**ASSIGNED TASK**
For this task, output exactly the lines of the material below starting at the line with "สมัครรับข่าวสาร" and ending at the line with "いてから焙煎をしてコーヒー豆、コーヒーをお届"; pictures are to be excluded.

[EXTRACTED ENTRIES — start]

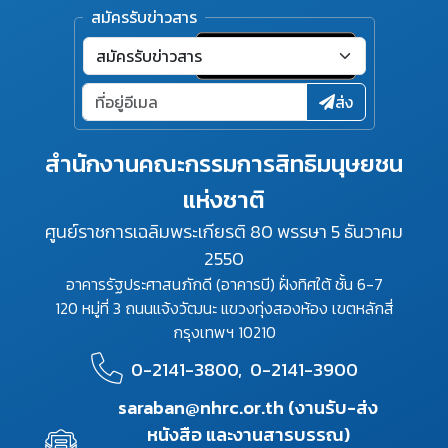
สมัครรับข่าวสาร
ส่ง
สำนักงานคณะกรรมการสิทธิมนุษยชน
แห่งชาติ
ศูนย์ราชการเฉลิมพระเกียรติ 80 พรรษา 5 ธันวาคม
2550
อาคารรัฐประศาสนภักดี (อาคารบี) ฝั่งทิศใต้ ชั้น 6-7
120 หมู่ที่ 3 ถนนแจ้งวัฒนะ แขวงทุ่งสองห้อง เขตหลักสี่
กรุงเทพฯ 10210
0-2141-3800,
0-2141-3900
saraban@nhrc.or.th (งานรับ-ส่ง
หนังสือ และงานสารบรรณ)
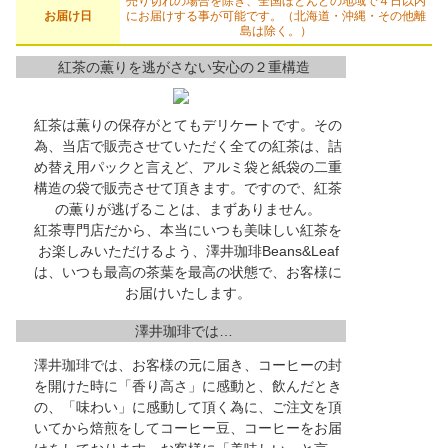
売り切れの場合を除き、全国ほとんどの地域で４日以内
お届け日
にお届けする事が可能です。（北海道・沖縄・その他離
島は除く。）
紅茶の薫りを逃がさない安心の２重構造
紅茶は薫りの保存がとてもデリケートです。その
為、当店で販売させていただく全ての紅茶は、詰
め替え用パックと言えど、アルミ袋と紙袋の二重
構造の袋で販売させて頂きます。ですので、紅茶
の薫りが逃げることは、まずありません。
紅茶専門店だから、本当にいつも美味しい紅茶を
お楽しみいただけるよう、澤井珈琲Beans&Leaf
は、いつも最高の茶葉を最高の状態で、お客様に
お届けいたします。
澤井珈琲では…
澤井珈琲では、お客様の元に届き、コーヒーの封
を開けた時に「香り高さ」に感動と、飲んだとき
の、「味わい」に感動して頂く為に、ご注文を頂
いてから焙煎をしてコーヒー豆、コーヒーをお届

[EXTRACTED ENTRIES — finish]
[EXTRACTED ENTRIES — start]

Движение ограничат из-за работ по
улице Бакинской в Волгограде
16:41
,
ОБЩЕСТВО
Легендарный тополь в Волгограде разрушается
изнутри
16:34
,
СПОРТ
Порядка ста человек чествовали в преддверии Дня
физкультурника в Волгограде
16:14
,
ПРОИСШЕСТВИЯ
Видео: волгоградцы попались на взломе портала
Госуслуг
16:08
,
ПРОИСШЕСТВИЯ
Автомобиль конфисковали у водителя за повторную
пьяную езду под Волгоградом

[EXTRACTED ENTRIES — finish]

**EXERCISE OUTPUT**
สมัครรับข่าวสาร
ส่ง
สำนักงานคณะกรรมการสิทธิมนุษยชน
แห่งชาติ
ศูนย์ราชการเฉลิมพระเกียรติ 80 พรรษา 5 ธันวาคม
2550
อาคารรัฐประศาสนภักดี (อาคารบี) ฝั่งทิศใต้ ชั้น 6-7
120 หมู่ที่ 3 ถนนแจ้งวัฒนะ แขวงทุ่งสองห้อง เขตหลักสี่
กรุงเทพฯ 10210
0-2141-3800,
0-2141-3900
saraban@nhrc.or.th (งานรับ-ส่ง
หนังสือ และงานสารบรรณ)
売り切れの場合を除き、全国ほとんどの地域で４日以内
お届け日
にお届けする事が可能です。（北海道・沖縄・その他離
島は除く。）
紅茶の薫りを逃がさない安心の２重構造
紅茶は薫りの保存がとてもデリケートです。その
為、当店で販売させていただく全ての紅茶は、詰
め替え用パックと言えど、アルミ袋と紙袋の二重
構造の袋で販売させて頂きます。ですので、紅茶
の薫りが逃げることは、まずありません。
紅茶専門店だから、本当にいつも美味しい紅茶を
お楽しみいただけるよう、澤井珈琲Beans&Leaf
は、いつも最高の茶葉を最高の状態で、お客様に
お届けいたします。
澤井珈琲では…
澤井珈琲では、お客様の元に届き、コーヒーの封
を開けた時に「香り高さ」に感動と、飲んだとき
の、「味わい」に感動して頂く為に、ご注文を頂
いてから焙煎をしてコーヒー豆、コーヒーをお届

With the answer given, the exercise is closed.